Matthew is held in great affection and esteem by public servants across Australia as well as in Canberra for his tireless work on their behalf. He always fought individual causes with the same passion that he applied to collective ones.
Though raised in the Catholic tradition, Matthew was no choirboy and he certainly knew how to celebrate his many victories. While he could be a shrewd and tough political operator when it was needed, he will mainly be remembered as a decent trustworthy person with an deep core of human kindness.
Born and raised in Hobart, he grew up in the northern suburbs and attended St Dominic's College.
Tasmanian friends remember him as a keen, if rowdy, Australian Rules football player who thought nothing of sprinting the length of the field to support his team-mates in a melee. He was also an enthusiastic indoor cricket player who became notorious for wearing a unique and ribald Garfield T-shirt whenever he played.
His association with the union began in 1983 in Hobart where he was employed first in the Department of Veterans Affairs and then the Commonwealth Employment Service.
He became an activist in the then Australian Pubic Service Association and rose to be PSU Tasmanian Branch Secretary in 1996.
He made the move to Canberra in 1998 after being elected National President of the merged Community and Public Sector Union.

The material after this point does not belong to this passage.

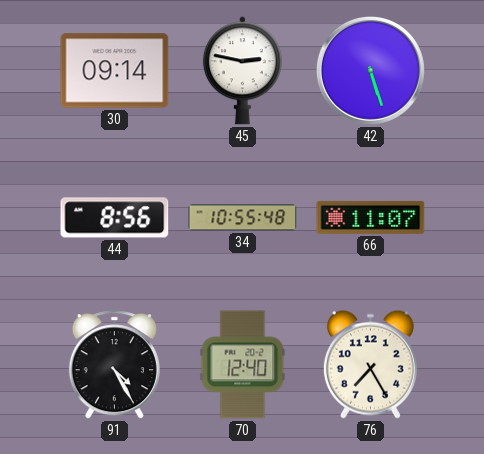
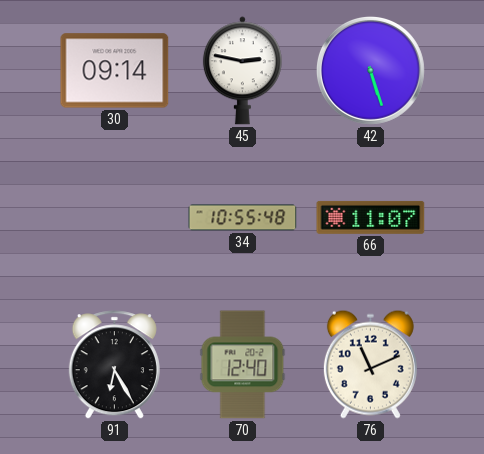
44: 8:56 -> none
91: 4:25 -> 6:25
76: 7:25 -> 11:11
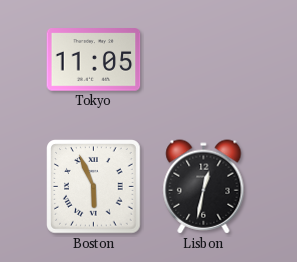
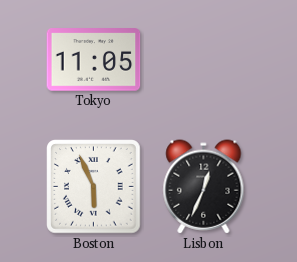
Lisbon: 12:32 -> 12:34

His big smile and slightly rumpled suits quickly became familiar hallmarks of his personal style.
In Canberra he also threw himself into community life and was very proud of his role coaching boys and girls in the Belconnen Junior Australian Rules Football Club's Auskick program on Sunday mornings at Giralang Oval.

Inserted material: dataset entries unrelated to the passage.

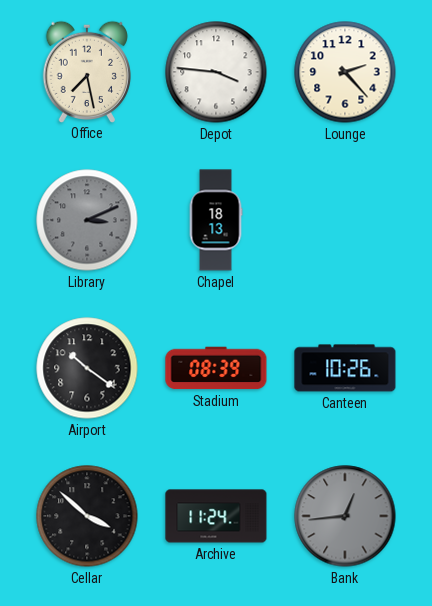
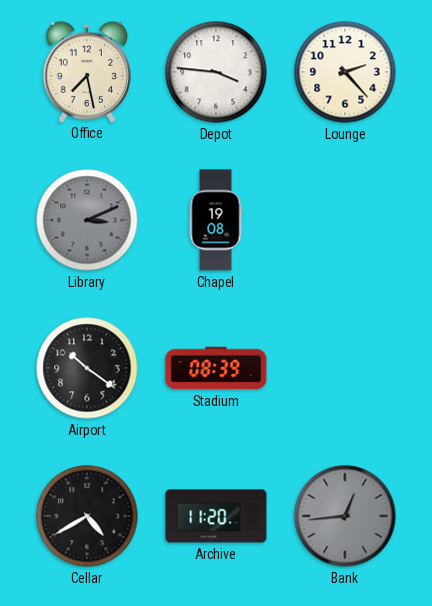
Chapel: 18:13 -> 19:08
Canteen: 10:26 -> none
Cellar: 3:52 -> 4:40
Archive: 11:24 -> 11:20
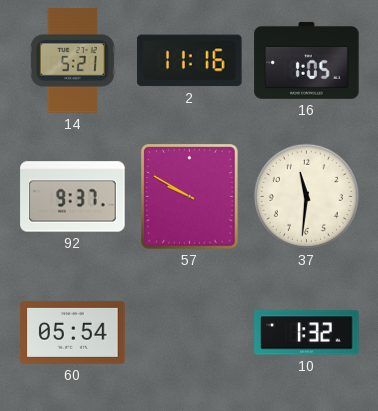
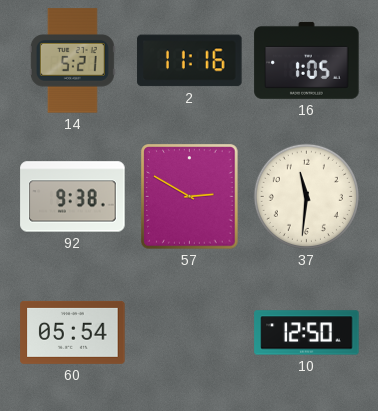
92: 9:37 -> 9:38
57: 9:50 -> 2:50
10: 1:32 -> 12:50
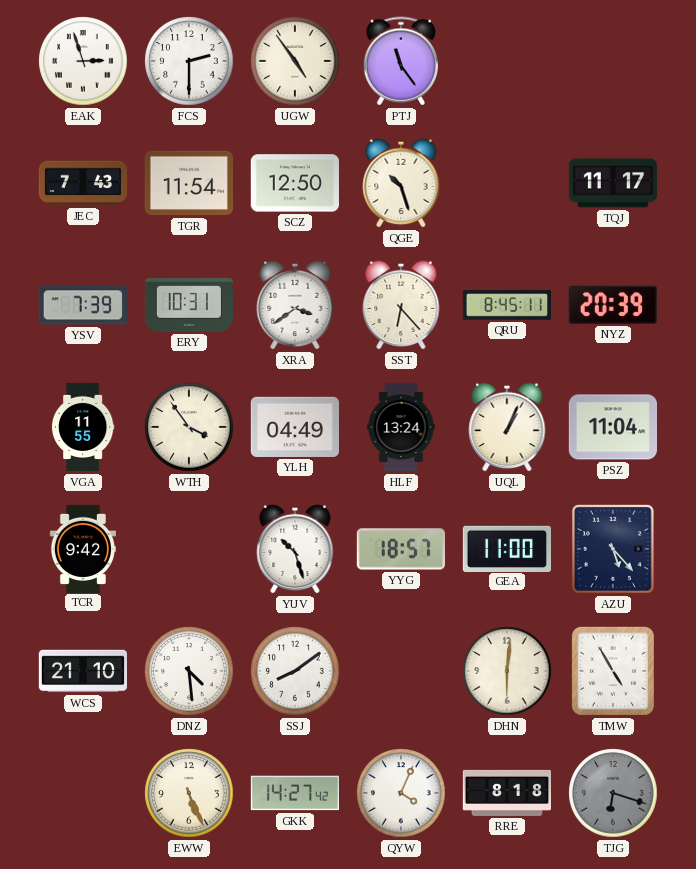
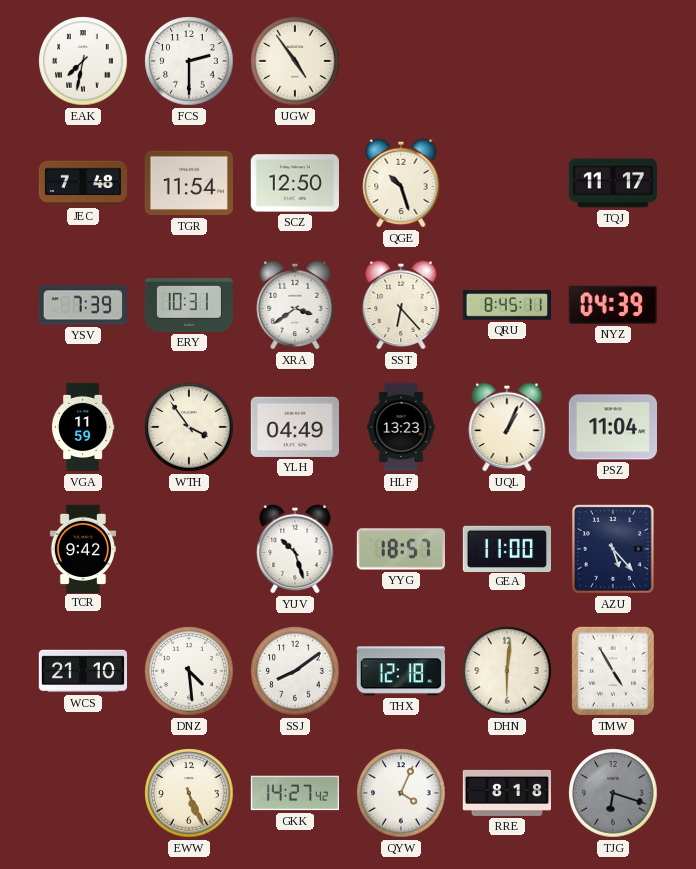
EAK: 2:57 -> 7:32
PTJ: 11:24 -> none
JEC: 7:43 -> 7:48
NYZ: 20:39 -> 04:39
VGA: 11:55 -> 11:59
HLF: 13:24 -> 13:23
THX: none -> 12:18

Over the last two years, he led a successful campaign re-building the CPSU in the ACT Public Service and delivering long overdue improvements in pay and conditions. During his career he also represented CPSU members in the Professional Division and Food Inspectorial Group.
What should have been a week of election victory celebrations has turned to tragedy for a man who made friends easily and influenced many.
One moving tribute from CPSU former National Deputy President Mal Larsen said, "Mathew was a gentle man who gave space to those around him. He had a cheeky smile that made you want to know what he was thinking about and he had a unique way with words. His care for his people and love of his family were palpable. If there is a heaven, he'll be organising it. Farewell comrade."
More tributes can be found at http://www.cpsu.org
The CPSU has set up a Trust fund to provide for the benefit, advancement and education of his children Tayla and Joel. To get involved, contact the CPSU on 1300 137 636 or make a donation at any Westpac Branch.
CPSU as Trustee For Tayla and Joel Reynolds Trust Fund
BSB no: 032 000
Account: 127 155
A funeral service will be held at St Christopher Church in Manuka in the ACT at 2pm on Wednesday 28 May.